特開2007-223673号公報に開示されている充填包装装置は、長尺フィルムに所定の間隔でシュートを挟み込みながら二つ折りにして、回転体に放射方向に取り付けられた区画シール装置でシュート間をヒートシールして区画シール部で区画された袋部を形成し、回転体の周方向に沿って搬送される間に、被包装物を袋部へ充填して、袋部内をガス置換して封止するように構成されている。
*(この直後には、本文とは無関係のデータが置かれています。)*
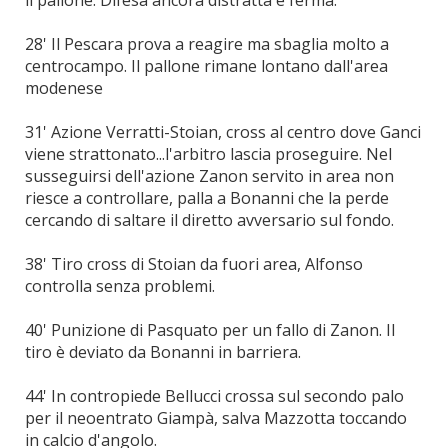
il pallone. Difesa ancora distratta e ferma.
28' Il Pescara prova a reagire ma sbaglia molto a
centrocampo. Il pallone rimane lontano dall'area
modenese
31' Azione Verratti-Stoian, cross al centro dove Ganci
viene strattonato...l'arbitro lascia proseguire. Nel
susseguirsi dell'azione Zanon servito in area non
riesce a controllare, palla a Bonanni che la perde
cercando di saltare il diretto avversario sul fondo.
38' Tiro cross di Stoian da fuori area, Alfonso
controlla senza problemi.
40' Punizione di Pasquato per un fallo di Zanon. Il
tiro è deviato da Bonanni in barriera.
44' In contropiede Bellucci crossa sul secondo palo
per il neoentrato Giampà, salva Mazzotta toccando
in calcio d'angolo.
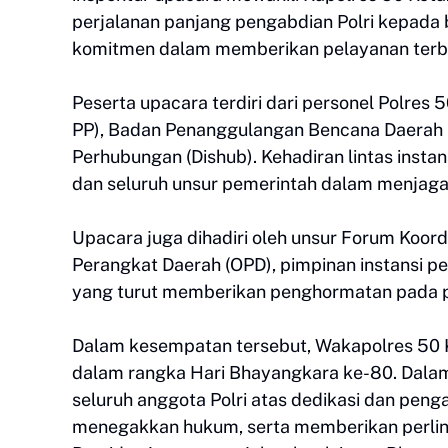
perjalanan panjang pengabdian Polri kepad
komitmen dalam memberikan pelayanan terb
Peserta upacara terdiri dari personel Polres 
PP), Badan Penanggulangan Bencana Daerah 
Perhubungan (Dishub). Kehadiran lintas instan
dan seluruh unsur pemerintah dalam menjaga
Upacara juga dihadiri oleh unsur Forum Koord
Perangkat Daerah (OPD), pimpinan instansi pe
yang turut memberikan penghormatan pada p
Dalam kesempatan tersebut, Wakapolres 50 
dalam rangka Hari Bhayangkara ke-80. Dala
seluruh anggota Polri atas dedikasi dan peng
menegakkan hukum, serta memberikan perli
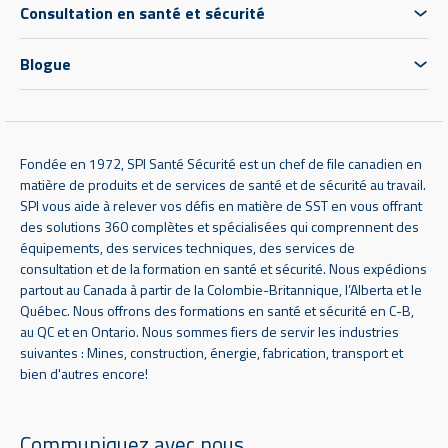
Consultation en santé et sécurité
Blogue
Fondée en 1972, SPI Santé Sécurité est un chef de file canadien en
matière de produits et de services de santé et de sécurité au travail.
SPI vous aide à relever vos défis en matière de SST en vous offrant
des solutions 360 complètes et spécialisées qui comprennent des
équipements, des services techniques, des services de
consultation et de la formation en santé et sécurité. Nous expédions
partout au Canada à partir de la Colombie-Britannique, l’Alberta et le
Québec. Nous offrons des formations en santé et sécurité en C-B,
au QC et en Ontario. Nous sommes fiers de servir les industries
suivantes : Mines, construction, énergie, fabrication, transport et
bien d'autres encore!
Communiquez avec nous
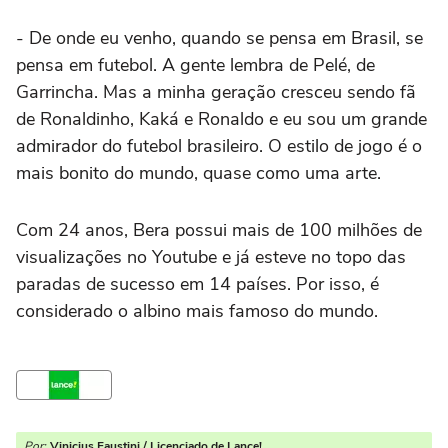
- De onde eu venho, quando se pensa em Brasil, se
pensa em futebol. A gente lembra de Pelé, de
Garrincha. Mas a minha geração cresceu sendo fã
de Ronaldinho, Kaká e Ronaldo e eu sou um grande
admirador do futebol brasileiro. O estilo de jogo é o
mais bonito do mundo, quase como uma arte.
Com 24 anos, Bera possui mais de 100 milhões de
visualizações no Youtube e já esteve no topo das
paradas de sucesso em 14 países. Por isso, é
considerado o albino mais famoso do mundo.
Por:
Vinicius Faustini / Licenciado de Lance!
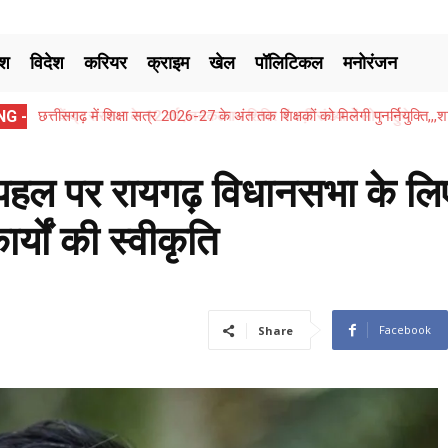
ेश
विदेश
करियर
क्राइम
खेल
पॉलिटिकल
मनोरंजन
G -
केंद्र सरकार के 12 वर्ष ,जनकल्याण शिविर में बड़ी संख्या में लोग पहुंचे
ी पहल पर रायगढ़ विधानसभा के लि
यों की स्वीकृति
Facebook
Share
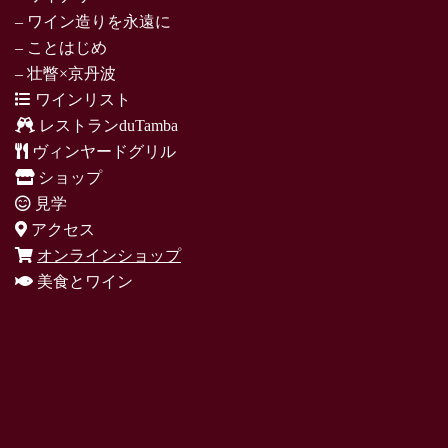
– ワイン造りを永遠に
– ことはじめ
– 壮瞥×京丹波
ワインリスト
レストランduTamba
ヴィンヤードグリル
ショップ
見学
アクセス
オンラインショップ
美食とワイン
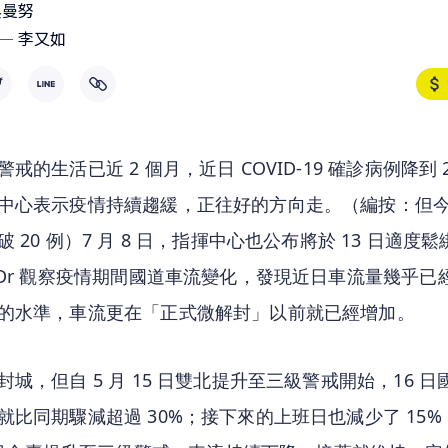
吳曼努
李又如
戒的生活已近 2 個月，近日 COVID-19 確診病例降到 2
中心表示疫情持續趨緩，正往好的方向走。（編按：但
 20 例）7 月 8 日，指揮中心也公布將於 13 日適度
ADr 觀察疫情期間國道車流變化，發現近日車流量幾乎已
的水準，車流更在「正式微解封」以前就已經增加。
封城，但自 5 月 15 日雙北提升至三級警戒開始，16 
就比同期驟減超過 30%；接下來的上班日也減少了 15% 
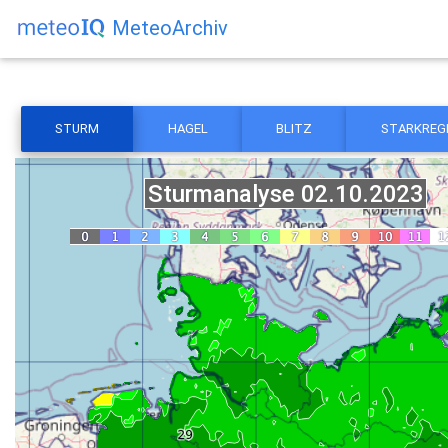
MeteoArchiv
STURM
HAGEL
BLITZ
STARKREG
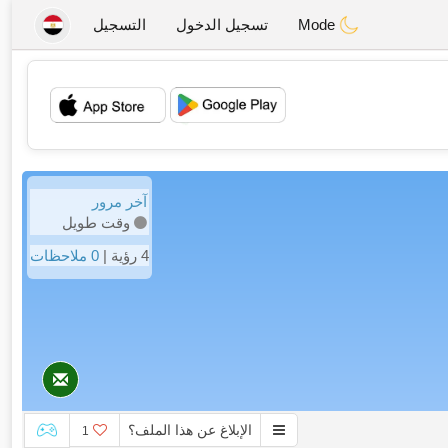
Mode
تسجيل الدخول
التسجيل
💖
💕
آخر مرور
وقت طويل
4 رؤية |
0 ملاحظات
الإبلاغ عن هذا الملف؟
1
区画シール装置はまた搬送される長尺フィルムを挟持するグリップを兼ねている。
【先行技術文献】
【特許文献】
【0003】
【発明の概要】
【発明が解決しようとする課題】
【0004】
しかしながら、上記の充填包装装置の区画シール装置は、回転体に放射方向に取り付けられていることから、当該区画シール装置間の幅を調整するのが難しく、包装袋のサイズ切り替えが非常に困難である。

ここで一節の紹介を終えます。